Bild: Manche Wohnungsangebote sehen verlockend aus, dahinter lauern aber Betrü…
Berlin taz | Wer in Berlin eine Wohnung sucht, weiß, [1][wie verzweifelt
Menschen angesichts des Wohnungsmangels] sind. Damit steigt auch das
Risiko, auf Betrugsmaschen oder Fake-Inserate reinzufallen. Einen besonders
raffinierten Betrugsversuch hat Sven erlebt, der nicht mit seinem vollen
Namen in der Zeitung stehen möchte. Sven ist Informatiker und wollte mit
seiner Freundin zusammenziehen. 350 Wohnungen haben sie angeschrieben, zu
30 Besichtigungen wurden sie eingeladen.
Darunter war auch ein Angebot auf der Plattform Immoscout. „Das sah seriös
aus“, sagt Sven. Auch die Webseite des angeblichen Vermieters, Bute
Immobilien, sah professionell aus. „Wir kombinieren die digitale
Immobilienverwaltung mit persönlicher Full-Service-Betreuung für eine
zukunftsorientierte Immobilienverwaltung von morgen“, steht dort. Und:
„Eine Hausverwaltung ist eine Sache des Vertrauens.“
Sven und seine Freundin bekommen eine Einladung zu einem
Besichtigungstermin. Ein Stefan Müller aus Hamburg, angeblicher Mitarbeiter
von Bute Immobilien, ruft sie an. Er gibt ihnen die Adresse zu der Wohnung
in Moabit, Altbau, vierter Stock. Der Wohnungsschlüssel ist in einer
Schlüsselbox im Hinterhof, die genaue Lagebeschreibung kommt als PDF in
fließendem Deutsch, mit Farbfotos und Grundriss der Wohnung. Dazu ein Link
zu einer Terminbuchung. „Schaut euch auch [2][die Möbel] an, falls ihr die
haben wollt“, sagt Stefan Müller noch.
Maximal eine halbe Stunde lang dürfen sie sich die Wohnung anschauen, dann
muss man den Schlüssel wieder zurückhängen und Platz machen für die
nächsten Interessent*innen. Berliner Verhältnisse halt, denkt Sven. Allein
betreten sie eine Zweizimmerwohnung, die bewohnt aussieht – was sie stutzig
macht.
## Ausgeklügelte Masche
Sven bekundet trotzdem Interesse und kurz darauf kommt per Mail tatsächlich
die Zusage von Stefan Müller. Er schickt den beiden einen Mietvertrag und
fordert die Kaution und die erste Monatsmiete im Voraus, insgesamt ein paar
Tausend Euro. Auf einer Liste bietet er ihnen außerdem Möbel und
Gegenstände aus der Wohnung zum Verkauf an. Dazu schickt er eine Kopie
seines Personalausweises. „Er war extrem freundlich und professionell“,
sagt Sven.
Doch den beiden ist das Ganze trotzdem nicht geheuer. Es kommt ihnen
komisch vor, niemanden persönlich zu treffen. In der Wohnung hatte Sven
einen Zettel mit Namen, Adresse und der E-Mail von einem Tobias S.

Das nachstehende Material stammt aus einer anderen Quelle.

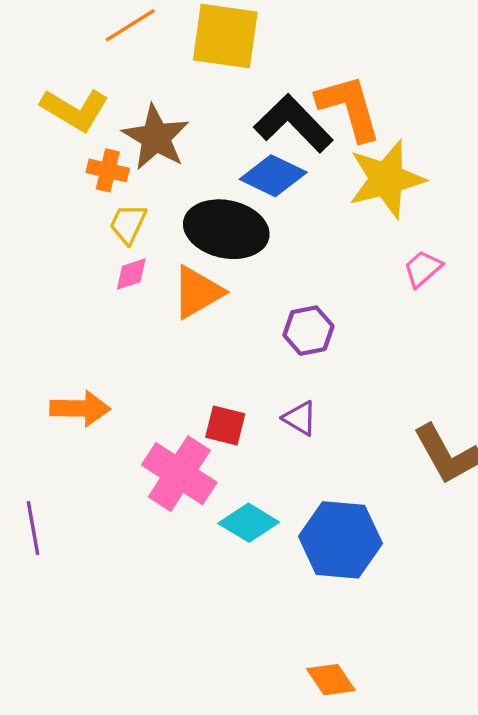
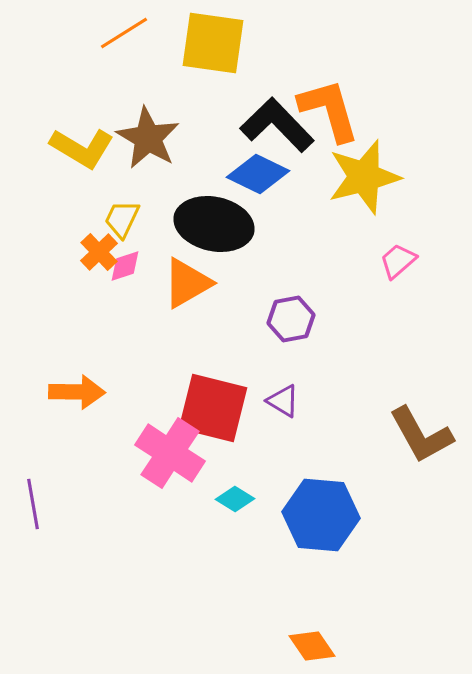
yellow L-shape: (75, 110) -> (82, 148), moved
orange cross: (108, 170) -> (99, 252), moved, turned 33
red square: (225, 426) -> (213, 408), size x1.8
cyan diamond: (249, 523) -> (235, 499), size x0.7

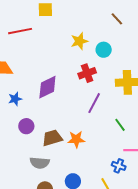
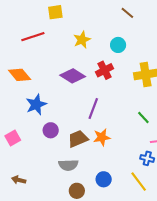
yellow star: (79, 41) -> (82, 40), moved
purple diamond: (47, 87) -> (73, 76), moved, turned 65
blue star: (15, 99) -> (36, 105), size x1.5
purple line: (94, 103) -> (93, 108), moved

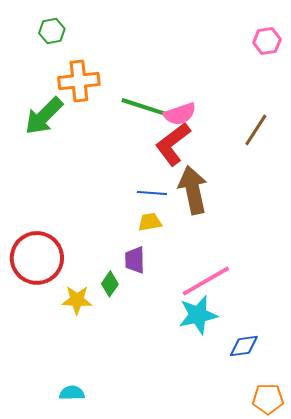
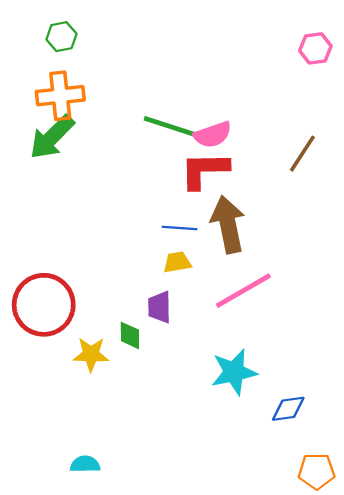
orange cross: (79, 81) -> (60, 96), moved
red L-shape: (173, 144) -> (204, 170), turned 36
pink line: (206, 281) -> (243, 291), moved
green diamond: (110, 284) -> (130, 335), turned -35

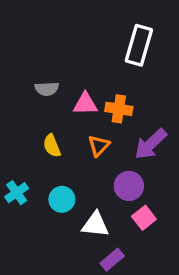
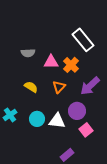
white rectangle: (139, 45) -> (83, 40), moved, turned -55
orange cross: (119, 109) -> (71, 65), turned 35
yellow semicircle: (52, 146) -> (31, 87), turned 144
white triangle: (95, 224) -> (57, 121), moved

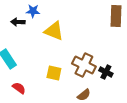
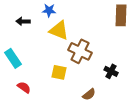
blue star: (33, 11) -> (49, 10), moved
brown cross: (84, 65) -> (80, 51), moved

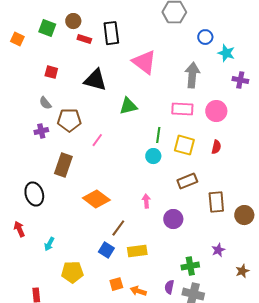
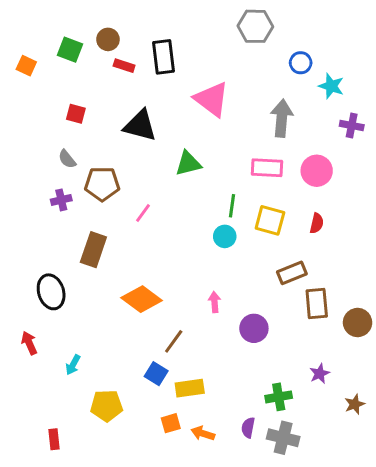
brown rectangle: (187, 181) -> (292, 273), moved
yellow rectangle: (137, 251) -> (190, 388), moved

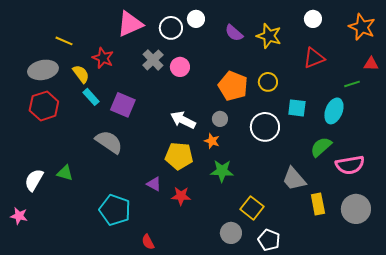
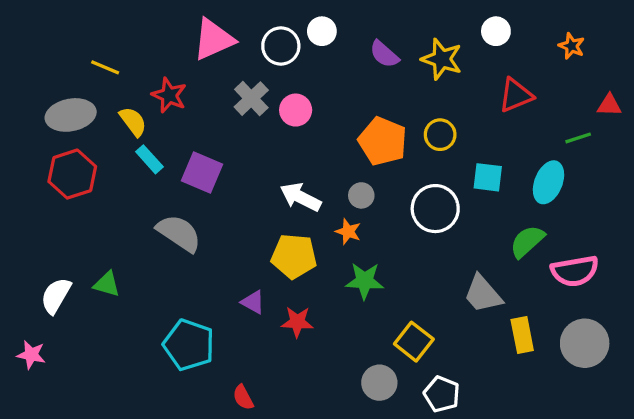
white circle: (313, 19) -> (496, 31), moved
orange star: (362, 27) -> (571, 46), moved, size x0.6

gefunden. Der wird von Bute Immobilien als Vormieter genannt und steht auch
auf dem Klingelschild. Auf gut Glück schreibt er ihn an. Die Antwort kommt
aus Thailand: Tobias S. schreibt, dass er zurzeit im Urlaub sei und einem
Daniel per eBay Kleinanzeigen die Wohnung für zwei Monate untervermietet
habe.
Diese Betrugsmasche, das [3][„Scamming“], kennt auch die Polizei. Die
Täter*innen nutzen häufig „einen zeitlich begrenzten Zugriff auf
Wohnungen, inserieren diese als Mietwohnung über entsprechende Portale oder
auch eigens zu diesem Zweck erstellte Webpräsenzen“, teilt die Polizei auf
taz-Anfrage mit. Bei Überweisungen würden die Täter*innen „Finanzflüsse
soweit verschleiern, dass eine weitere Verfolgung zumindest wesentlich
erschwert und die Feststellung ihrer Identität vereitelt wurde“, heißt es
weiter.
Sven unterschreibt den Mietvertrag nicht, sondern kontaktiert seine
Informatikerfreunde. Gemeinsam untersuchen sie die Webseite von Bute
Immobilien. Im Impressum ist als Inhaber Volker Bute angegeben. Die mit
Wordpress erstellte Seite war erst zwei Monate zuvor erstellt worden. Im
Uploadverzeichnis finden die Informatiker das PDF, Bilder der Wohnung in
Moabit und einer zweiten Wohnung in Prenzlauer Berg, die Abstandslisten –
und vier ausgestellte Mietverträge mit Berliner*innen sowie
Interessent*innen aus Spanien und Frankreich.
## Skepsis bei Vorauszahlungen
So wurde mit einem Herr V. K. aus Berlin eine Ablösesumme von 3.400 Euro
vereinbart, die erste Monatsmiete (1.100 Euro) und die Kaution (2.550 Euro)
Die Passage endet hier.